At the cluster event we hosted last month, “Showing Up: a racial justice conference,” I was introduced to a new (to me) term – prefigurative politics.  The idea is that an organization that’s working for change should be organized to reflect the desired change.  (In other words, “be the change you want to see.”)  The UUA is not organized – in philosophy or practicalities – like the anti-racist, multi-cultural, anti-oppression world we want to see.  And the sad truth is that as long as it is organized the way it is, the best we can hope for is change.  True transformation will elude us, and nothing short of transformation is what we need.

So here’s what a scientist might call a thought experiment: What would our Association look like if the experiences, perspectives, learnings, and expertise of people of color were at the center of things, rather than on the periphery?  What would the UUA be like if it were disbanded, and then recreated by, and primarily for, people of color?  I believe we’d see the caterpillar of white supremacy transformed into the butterfly of mutual liberation.

Pax tecum,


PS – TJMC is an institution as well.  Just sayin’

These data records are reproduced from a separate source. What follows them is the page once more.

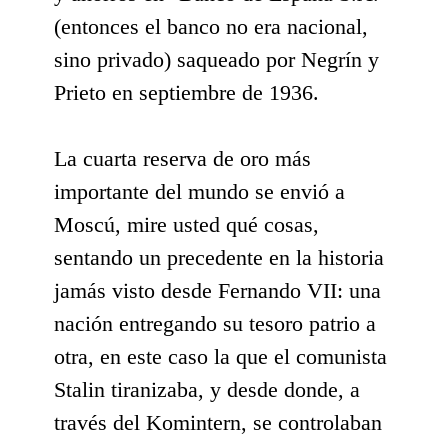
(entonces el banco no era nacional,
sino privado) saqueado por Negrín y
Prieto en septiembre de 1936.
La cuarta reserva de oro más
importante del mundo se envió a
Moscú, mire usted qué cosas,
sentando un precedente en la historia
jamás visto desde Fernando VII: una
nación entregando su tesoro patrio a
otra, en este caso la que el comunista
Stalin tiranizaba, y desde donde, a
través del Komintern, se controlaban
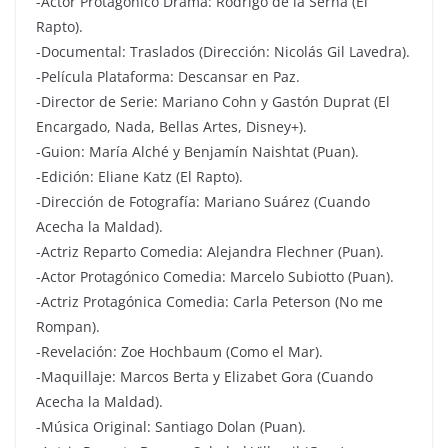
-Actor Protagónico Drama: Rodrigo de la Serna (El
Rapto).
-Documental: Traslados (Dirección: Nicolás Gil Lavedra).
-Película Plataforma: Descansar en Paz.
-Director de Serie: Mariano Cohn y Gastón Duprat (El
Encargado, Nada, Bellas Artes, Disney+).
-Guion: María Alché y Benjamín Naishtat (Puan).
-Edición: Eliane Katz (El Rapto).
-Dirección de Fotografía: Mariano Suárez (Cuando
Acecha la Maldad).
-Actriz Reparto Comedia: Alejandra Flechner (Puan).
-Actor Protagónico Comedia: Marcelo Subiotto (Puan).
-Actriz Protagónica Comedia: Carla Peterson (No me
Rompan).
-Revelación: Zoe Hochbaum (Como el Mar).
-Maquillaje: Marcos Berta y Elizabet Gora (Cuando
Acecha la Maldad).
-Música Original: Santiago Dolan (Puan).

This "White Supremacy Triangle" has been useful in helping people to visualize the breadth and depth of the term white supremacy.  Think of it as an iceberg.  Above the waterline are examples of overt white supremacist behavior, groups, etc.  Below the waterline are examples of behaviors which serve to reinforce and perpetuate systems and structures that maintain a "supreme" position for people who identify as, or are identified as, white.  Because of the dominant culture in which we live, whites "live and move and have their being," as it were, as part of a culture of white supremacy, whether or not they, themselves, are white supremacists.